The cryptocurrency exchange Coinbase is increasing in popularity among Millennials. Coinbase has approximately 20 million users valuing at roughly $20 billion. This is far less than the 7.6 trillion of assets Fidelity manages based off the same accounts. In other words, many accounts being opened at Coinbase are for less than $1,000. This includes many accounts that Millennials own.
Don’t Buy Bitcoins with Private Funds
Many investors believe that Coinbase is among the friendliest options for newbies to buy crypto. It currently offers buying and selling of Bitcoin, ether, Litecoin and bitcoin cash. Many millennials would use personal funds with a debit or credit to make cryptocurrency purchases.
Purchasing bitcoins via credit and debit cards is popular and convenient. However, convenience comes with a price. Most cryptocurrency exchanges will change around charge around 4% for card purchases. Additionally, gains on the sale of cryptocurrencies using a debit or credit card are subject to tax.

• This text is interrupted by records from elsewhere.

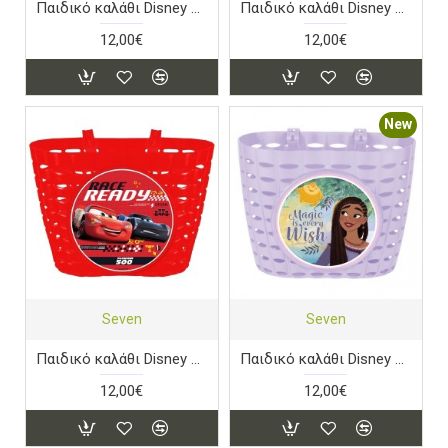
Παιδικό καλάθι Disney Minnie
Παιδικό καλάθι Disney Spiderman
12,00€
12,00€
New
Seven
Seven
Παιδικό καλάθι Disney Winnie Cars 3
Παιδικό καλάθι Disney Wish
12,00€
12,00€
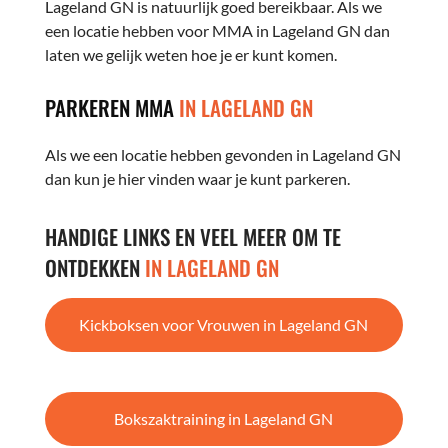
Lageland GN is natuurlijk goed bereikbaar. Als we
een locatie hebben voor MMA in Lageland GN dan
laten we gelijk weten hoe je er kunt komen.
PARKEREN MMA
IN LAGELAND GN
Als we een locatie hebben gevonden in Lageland GN
dan kun je hier vinden waar je kunt parkeren.
HANDIGE LINKS EN VEEL MEER OM TE
ONTDEKKEN
IN LAGELAND GN
Kickboksen voor Vrouwen in Lageland GN
Bokszaktraining in Lageland GN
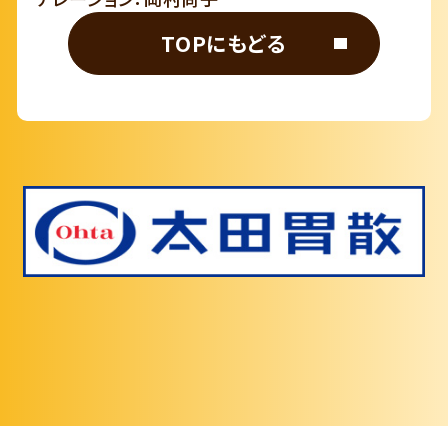
TOPにもどる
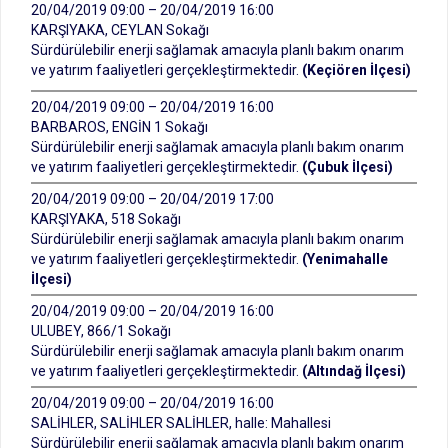
20/04/2019 09:00 – 20/04/2019 16:00
KARŞIYAKA, CEYLAN Sokağı
Sürdürülebilir enerji sağlamak amacıyla planlı bakım onarım
ve yatırım faaliyetleri gerçekleştirmektedir.
(Keçiören İlçesi)
20/04/2019 09:00 – 20/04/2019 16:00
BARBAROS, ENGİN 1 Sokağı
Sürdürülebilir enerji sağlamak amacıyla planlı bakım onarım
ve yatırım faaliyetleri gerçekleştirmektedir.
(Çubuk İlçesi)
20/04/2019 09:00 – 20/04/2019 17:00
KARŞIYAKA, 518 Sokağı
Sürdürülebilir enerji sağlamak amacıyla planlı bakım onarım
ve yatırım faaliyetleri gerçekleştirmektedir.
(Yenimahalle
İlçesi)
20/04/2019 09:00 – 20/04/2019 16:00
ULUBEY, 866/1 Sokağı
Sürdürülebilir enerji sağlamak amacıyla planlı bakım onarım
ve yatırım faaliyetleri gerçekleştirmektedir.
(Altındağ İlçesi)
20/04/2019 09:00 – 20/04/2019 16:00
SALİHLER, SALİHLER SALİHLER, halle: Mahallesi
Sürdürülebilir enerji sağlamak amacıyla planlı bakım onarım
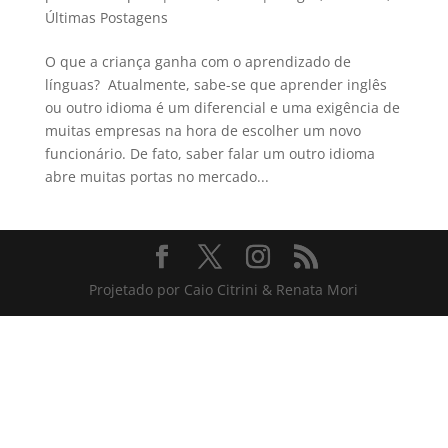
Últimas Postagens
O que a criança ganha com o aprendizado de
línguas? Atualmente, sabe-se que aprender inglês
ou outro idioma é um diferencial e uma exigência de
muitas empresas na hora de escolher um novo
funcionário. De fato, saber falar um outro idioma
abre muitas portas no mercado...
Projetado por Caio Citrini & Renata Mori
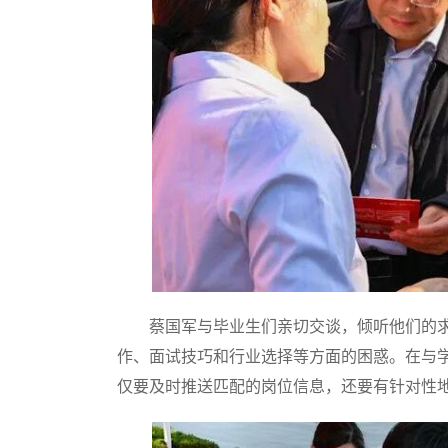
蔡国军与毕业生们亲切交谈，倾听他们的求
作、面试技巧和行业选择等方面的困惑。在与
仅要及时推送匹配的岗位信息，还要有针对性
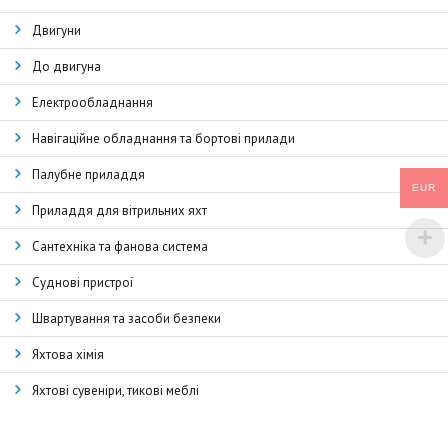
Двигуни
До двигуна
Електрообладнання
Навігаційне обладнання та бортові прилади
Палубне приладдя
EUR
Приладдя для вітрильних яхт
Сантехніка та фанова система
Суднові пристрої
Швартування та засоби безпеки
Яхтова хімія
Яхтові сувеніри, тикові меблі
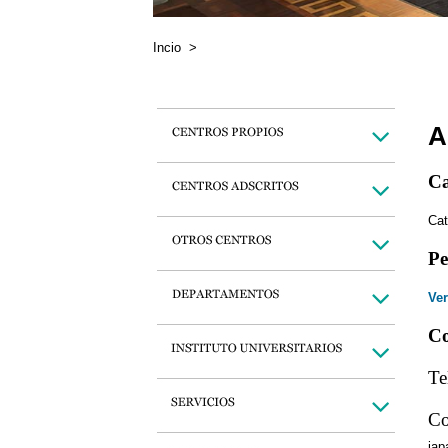
Incio
>
A
Ca
Cat
Pe
Ver
Co
Te
Co
iap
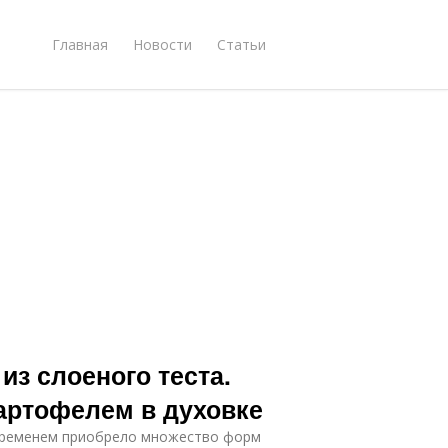
Главная
Новости
Статьи
из слоеного теста.
картофелем в духовке
 временем приобрело множество форм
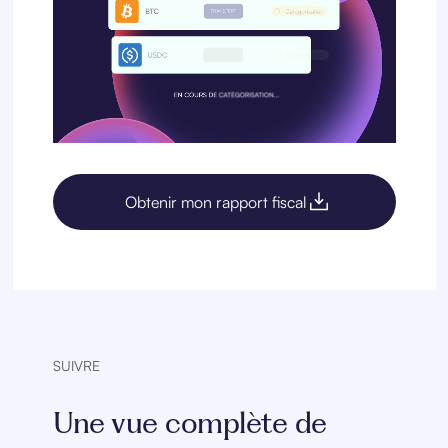
Obtenir mon rapport fiscal
SUIVRE
Une vue complète de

The IRS Stance on all Digital Currency
Many retirement account investors consider Bitcoin “cryptocurrency”, but the IRS doesn’t consider it as a “currency.” In March of 2014, the IRS came out with a notice that revealed its stance of digital currency.
The notice states that bitcoin and other cryptocurrency will be viewed as a capital asset for U.S. federal tax purposes. The same tax principles that apply to property will also apply to digital currency. Because it’s seen as a capital asset, it will be subject to ordinary income tax rates if the asset is held in an account longer than 12 months. To the IRS, currency is property.

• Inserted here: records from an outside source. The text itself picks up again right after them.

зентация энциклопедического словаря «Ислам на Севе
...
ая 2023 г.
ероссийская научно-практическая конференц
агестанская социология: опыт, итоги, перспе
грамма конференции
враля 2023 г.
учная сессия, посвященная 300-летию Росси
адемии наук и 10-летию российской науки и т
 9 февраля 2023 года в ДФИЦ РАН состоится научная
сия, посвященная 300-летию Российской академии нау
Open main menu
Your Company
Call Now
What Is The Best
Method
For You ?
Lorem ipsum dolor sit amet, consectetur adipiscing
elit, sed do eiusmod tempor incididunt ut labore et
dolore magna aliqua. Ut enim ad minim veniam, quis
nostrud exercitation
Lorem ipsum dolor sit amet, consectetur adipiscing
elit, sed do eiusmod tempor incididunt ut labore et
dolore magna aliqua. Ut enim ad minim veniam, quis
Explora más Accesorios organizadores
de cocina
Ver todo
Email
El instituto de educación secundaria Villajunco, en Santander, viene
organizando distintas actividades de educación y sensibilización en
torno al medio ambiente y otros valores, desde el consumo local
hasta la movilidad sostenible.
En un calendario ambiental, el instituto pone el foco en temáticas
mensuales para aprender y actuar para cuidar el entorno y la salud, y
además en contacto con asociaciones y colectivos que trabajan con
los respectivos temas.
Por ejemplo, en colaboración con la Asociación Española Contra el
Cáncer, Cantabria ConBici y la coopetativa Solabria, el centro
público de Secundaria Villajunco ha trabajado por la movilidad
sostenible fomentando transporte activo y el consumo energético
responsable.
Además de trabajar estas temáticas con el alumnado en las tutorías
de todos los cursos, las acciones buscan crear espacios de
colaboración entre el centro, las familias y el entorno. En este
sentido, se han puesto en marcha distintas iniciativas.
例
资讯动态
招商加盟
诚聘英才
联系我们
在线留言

It’s important for millennials who want to buy Bitcoin to know the current IRS stance. However, there is a way around this.
How Millennials Should Buy Bitcoin
Instead of using a debit or credit card, a Millennial should buy Bitcoin using a Self-Directed Roth IRA. As a result, you will not be subject to tax on any gains. Imagine if a Millennial were to buy bitcoin in 2017 with a Self-Directed IRA. That Millennial investor would be able to shelter most of the $1,300 of built-in gains with a Self-Directed Roth IRA.
2018 Roth IRA
In 2018 the Roth IRA contribution limit is $5,500 or $6,500 if over the age of 50. With a Roth IRA, contributions are after-tax. However, if you have the Roth IRA open for over five years and you’re over the age of 59 1/2, all distributions are tax-free. Again, this is only in the case of a Roth. With a Self-Directed IRA, gains will be tax-deferred.
Millennials should buy Bitcoin with the Self-Directed Roth IRA because it’s the most popular way you can use retirement funds to buy cryptocurrency. The primary advantage is that all income and gains with the Self-Directed IRA investment grow tax-deferred or tax-free.